───── EXERCISE DATA ─────

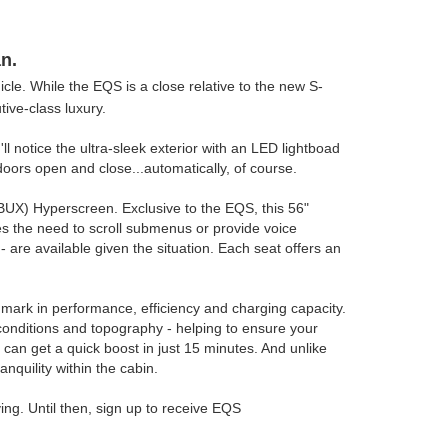
n.
icle. While the EQS is a close relative to the new S-
tive-class luxury.
 notice the ultra-sleek exterior with an LED lightboad
t doors open and close...automatically, of course.
BUX) Hyperscreen. Exclusive to the EQS, this 56"
es the need to scroll submenus or provide voice
are available given the situation. Each seat offers an
hmark in performance, efficiency and charging capacity.
 conditions and topography - helping to ensure your
can get a quick boost in just 15 minutes. And unlike
nquility within the cabin.
ing. Until then, sign up to receive EQS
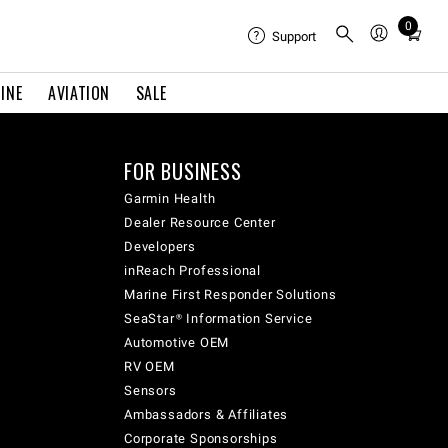
0
Total
Support
items
in
INE
AVIATION
SALE
cart:
0
FOR BUSINESS
Garmin Health
Dealer Resource Center
Developers
inReach Professional
Marine First Responder Solutions
SeaStar® Information Service
Automotive OEM
RV OEM
Sensors
Ambassadors & Affiliates
Corporate Sponsorships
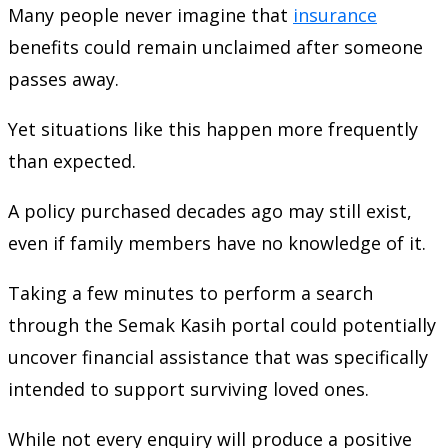
Many people never imagine that
insurance
benefits could remain unclaimed after someone
passes away.
Yet situations like this happen more frequently
than expected.
A policy purchased decades ago may still exist,
even if family members have no knowledge of it.
Taking a few minutes to perform a search
through the Semak Kasih portal could potentially
uncover financial assistance that was specifically
intended to support surviving loved ones.
While not every enquiry will produce a positive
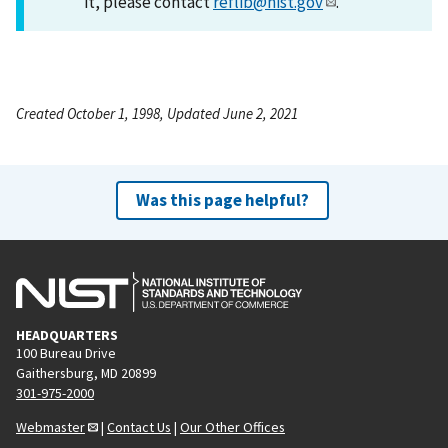
it, please contact
reflib@nist.gov
.
Created October 1, 1998, Updated June 2, 2021
Was this page helpful?
HEADQUARTERS
100 Bureau Drive
Gaithersburg, MD 20899
301-975-2000
Webmaster
|
Contact Us
|
Our Other Offices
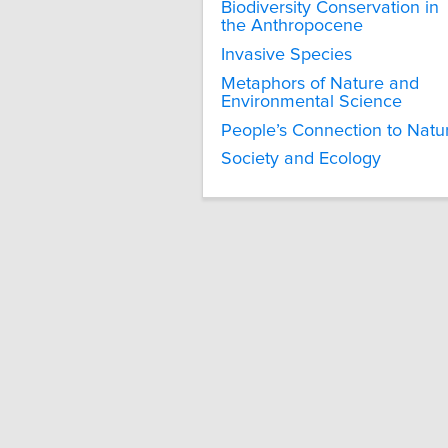
Biodiversity Conservation in
the Anthropocene
Invasive Species
Metaphors of Nature and
Environmental Science
People’s Connection to Natu
Society and Ecology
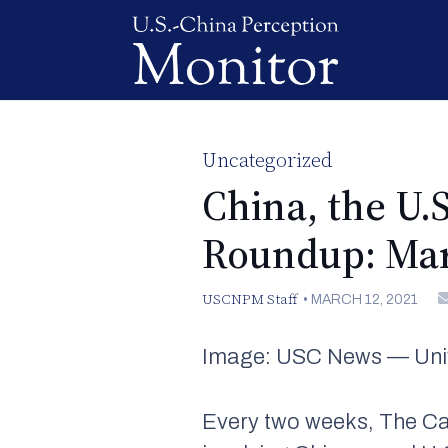
Uncategorized
China, the U.
Roundup: Mar
USCNPM Staff
•
MARCH 12, 2021
Image: USC News — Unive
Every two weeks, The Ca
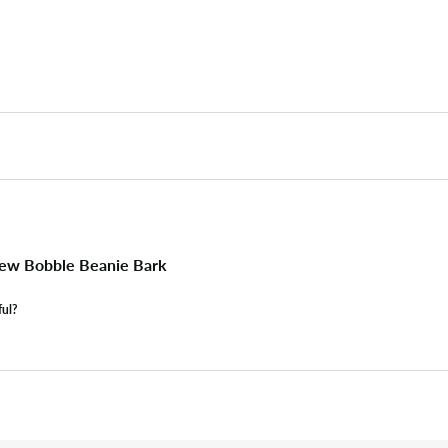
ew Bobble Beanie Bark
ful?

─────

ASSIGNMENT: Would you filter the entries above and keep each line that has the word "minutes"?

PROBLEM SOLUTION:
can get a quick boost in just 15 minutes. And unlike
Taking a few minutes to perform a search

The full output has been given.